Gabe Rudy gave a fantastic presentation yesterday on the latest additions to VS-CNV annotations. If you weren’t able to join us for the live event, you can access the recording and webcast slides here: Comprehensive Clinical Workflows for Copy Number Variants in VarSeq. Additionally, there were many great questions asked that we wanted to share with the community.
Question: Can I import my existing cytogenic-based CNV annotations into the assessment catalog?
Answer: This is a great question, and I want to tie it into another question asked today, “Are you able to import custom annotations such as highly conserved exons or other historical annotations from our cytogenetic lab?” The answer is yes, all of these scenarios are supported. You can use our annotation Convert Wizard to create a more static annotation source, which can import BED files as well as delimited text files. Or, if you want a live-updating catalog that changes over time, use the Assessment Catalog feature. Our Assessment Catalog has a bulk import feature. I demonstrated in the webcast how this could bring in data from your tables in VarSeq, but you can also bring things in from text files. Any file with genomic coordinates can be used to bootstrap your catalog. And, you can set customize the schema to contain whichever fields you want to capture. These catalogs are both accessible in the interactive view in VarSeq as well as annotations and plottable sources to aid your interpretation.
Question: For the CNV calling, I heard there are two modules you used for small and large CNV respectively. When we use it, will they be utilized automatically or manually?
Answer: The whole process is very streamlined and automatic, so internally we use a lot of different heuristics and input data types. Some of those are going to have more heavyweight when you’re looking at a single exon event. And then a very different strategy starts to kick in on larger cytogenic sized events and chromosome aneuploidy events. For example, the single-exon events will be called by our probabilistic model using multiple heuristics, and larger events must pass a segmentation algorithm threshold but also considers other overlapping smaller events, loss of heterozygosity and allelic imbalance as well. This is all handled automatically providing a list of all called events in one table ready for annotation and interpretation.
Question: Does this new capability require an exclusive license?
Answer: This will require that you have a license to use our VS-CNV 2.0 caller product. You can get it as a bundle with VarSeq. All you’d have to do is reach out to your account representative or bring up your interest in evaluating the CNV capabilities when you are evaluating VarSeq in general.
Question: Why would a particular gene be prone to false positives?
Answer: These could be things like pseudogenes that themselves have copies or very similar homologous copies inside the genome. With the nature of short-read NGS sequencing is the genomic mapping requires some level of uniqueness of that short sequence. And around the boundaries where that uniqueness comes and goes you start to see highly variable coverage regions which can be prone to false positive events. But these genes can still be analyzed with special considerations. We found that PMS2, are very commonly annotated genes in certain gene panels, has a known pseudogene that makes the read coverage more variable. But we have a clinical customer who was able to validate it as part of their gene panel with high confidence calls by just ignoring some of our QC flags which report “Hey, we’re kinda within some noise here!” while still providing the raw CNVs needed. So you can still pick out the true positives versus the false positives – they just need a little more discerning effort, and your annotations may be used to flag those regions.
Question: Can you import CNV calls for samples from other external programs into VarSeq? Maybe from whole genome sequencing or from a microarray platform for the same sample?

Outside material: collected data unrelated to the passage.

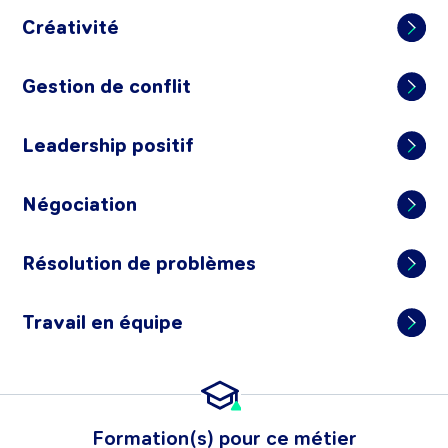
Créativité
Gestion de conflit
Leadership positif
Négociation
Résolution de problèmes
Travail en équipe
Formation(s) pour ce métier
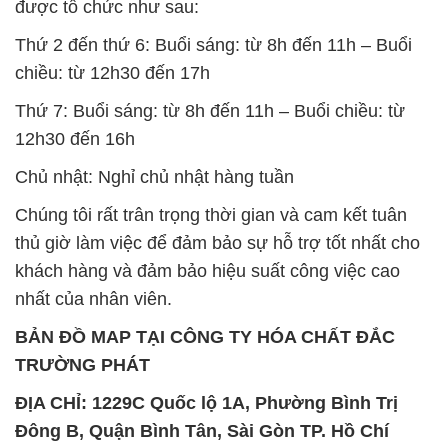
được tổ chức như sau:
Thứ 2 đến thứ 6: Buổi sáng: từ 8h đến 11h – Buổi
chiều: từ 12h30 đến 17h
Thứ 7: Buổi sáng: từ 8h đến 11h – Buổi chiều: từ
12h30 đến 16h
Chủ nhật: Nghỉ chủ nhật hàng tuần
Chúng tôi rất trân trọng thời gian và cam kết tuân
thủ giờ làm việc để đảm bảo sự hỗ trợ tốt nhất cho
khách hàng và đảm bảo hiệu suất công việc cao
nhất của nhân viên.
BẢN ĐỒ MAP TẠI CÔNG TY HÓA CHẤT ĐẮC
TRƯỜNG PHÁT
ĐỊA CHỈ: 1229C Quốc lộ 1A, Phường Bình Trị
Đông B, Quận Bình Tân, Sài Gòn TP. Hồ Chí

Answer: This is something we are interested in supporting, but it will require a lot of test cases as there is no standard way to represent CNV calls. For example, we can import variants based on the specification of a VCF file. There is no consistency between say how the Affymetrix ChAS studio exports CNVs and Illumina GenomeStudio. I would be interested in working with customers who want to support that use case, especially if you’re able to share some example files. If we have interest in this, we will look into supporting bringing in these external CNV calls into a table similar to the one we looked at today, where you can use all the annotation and filtering capabilities we demonstrated as well as integrate the interpretation with that of your standard NGS variant analysis.